→ **Task item**
Copy exactly the stretch of data below from the line with "Umzug von Reutlingen nach Büsdorf" through the line with "Umzug von Reutlingen nach Zieverich", including both of those lines.

→ **Supplied material**

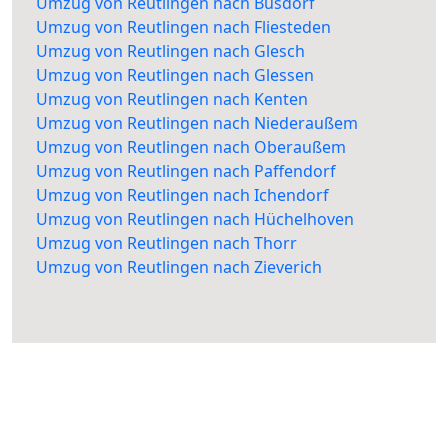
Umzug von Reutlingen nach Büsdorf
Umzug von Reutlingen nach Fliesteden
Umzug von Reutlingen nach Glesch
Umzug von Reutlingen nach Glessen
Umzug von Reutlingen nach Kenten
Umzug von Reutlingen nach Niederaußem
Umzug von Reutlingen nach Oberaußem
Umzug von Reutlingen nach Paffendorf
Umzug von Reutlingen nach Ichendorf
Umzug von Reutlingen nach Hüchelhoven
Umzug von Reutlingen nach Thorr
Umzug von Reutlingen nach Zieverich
==
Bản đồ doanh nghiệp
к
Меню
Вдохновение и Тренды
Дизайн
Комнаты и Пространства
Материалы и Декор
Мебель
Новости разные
==
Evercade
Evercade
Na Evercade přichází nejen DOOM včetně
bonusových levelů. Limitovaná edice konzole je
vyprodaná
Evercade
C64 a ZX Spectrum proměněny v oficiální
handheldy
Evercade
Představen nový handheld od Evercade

→ **Output of the task**
Umzug von Reutlingen nach Büsdorf
Umzug von Reutlingen nach Fliesteden
Umzug von Reutlingen nach Glesch
Umzug von Reutlingen nach Glessen
Umzug von Reutlingen nach Kenten
Umzug von Reutlingen nach Niederaußem
Umzug von Reutlingen nach Oberaußem
Umzug von Reutlingen nach Paffendorf
Umzug von Reutlingen nach Ichendorf
Umzug von Reutlingen nach Hüchelhoven
Umzug von Reutlingen nach Thorr
Umzug von Reutlingen nach Zieverich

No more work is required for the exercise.